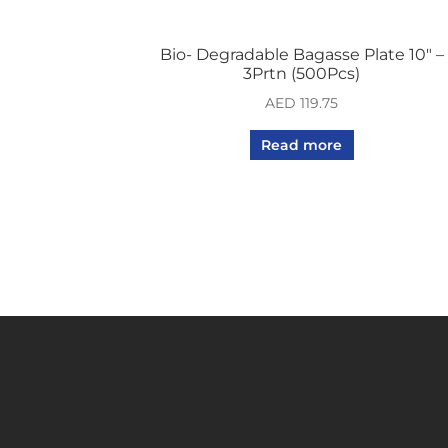
Bio- Degradable Bagasse Plate 10″ –
3Prtn (500Pcs)
AED
119.75
Read more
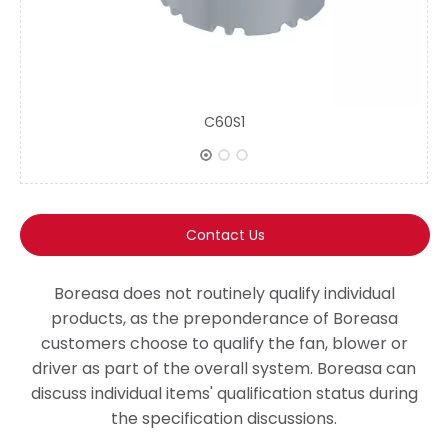
C60S1
Contact Us
Boreasa does not routinely qualify individual
products, as the preponderance of Boreasa
customers choose to qualify the fan, blower or
driver as part of the overall system. Boreasa can
discuss individual items' qualification status during
the specification discussions.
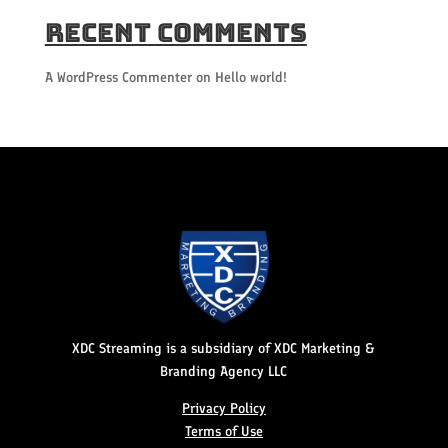
Recent Comments
A WordPress Commenter
on
Hello world!
XDC Streaming is a subsidiary of XDC Marketing &
Branding Agency LLC
Privacy Policy
Terms of Use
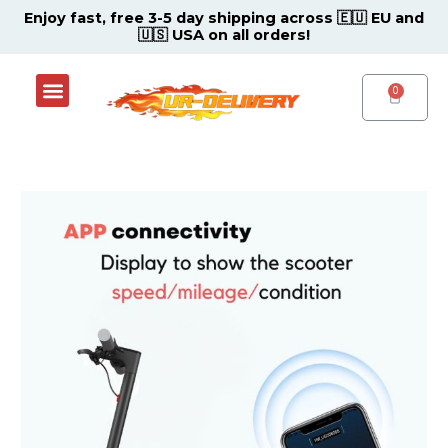
Skip
Post
Enjoy fast, free 3-5 day shipping across 🇪🇺 EU and
🇺🇸 USA on all orders!
to
navigation
content
Menu
Shop Now
Contact Support Center
CART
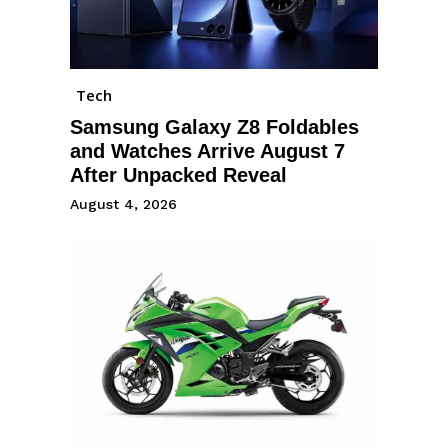
Tech
Samsung Galaxy Z8 Foldables
and Watches Arrive August 7
After Unpacked Reveal
August 4, 2026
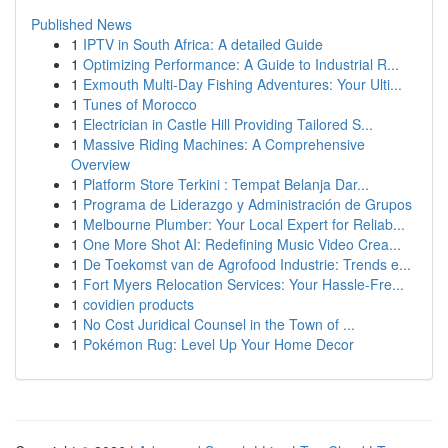
Published News
1
IPTV in South Africa: A detailed Guide
1
Optimizing Performance: A Guide to Industrial R...
1
Exmouth Multi-Day Fishing Adventures: Your Ulti...
1
Tunes of Morocco
1
Electrician in Castle Hill Providing Tailored S...
1
Massive Riding Machines: A Comprehensive
Overview
1
Platform Store Terkini : Tempat Belanja Dar...
1
Programa de Liderazgo y Administración de Grupos
1
Melbourne Plumber: Your Local Expert for Reliab...
1
One More Shot AI: Redefining Music Video Crea...
1
De Toekomst van de Agrofood Industrie: Trends e...
1
Fort Myers Relocation Services: Your Hassle-Fre...
1
covidien products
1
No Cost Juridical Counsel in the Town of ...
1
Pokémon Rug: Level Up Your Home Decor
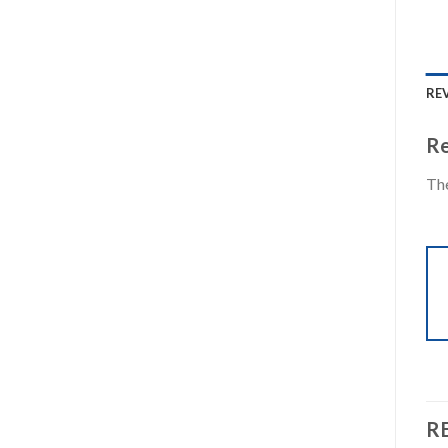
REV
Re
The
R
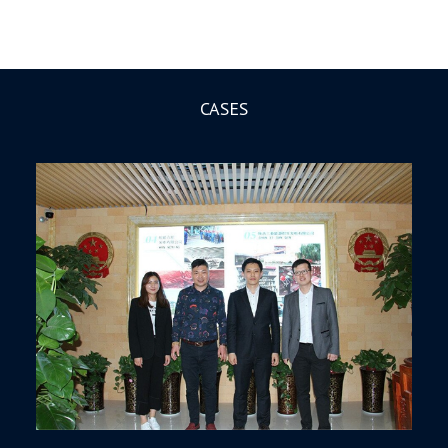
CASES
○ ○ ○ ○ ○ ○ ○
WORK INSTRUCTION:
Every line of the entries above that includes "qualify" should be copied.

PROBLEM SOLUTION:
Boreasa does not routinely qualify individual
customers choose to qualify the fan, blower or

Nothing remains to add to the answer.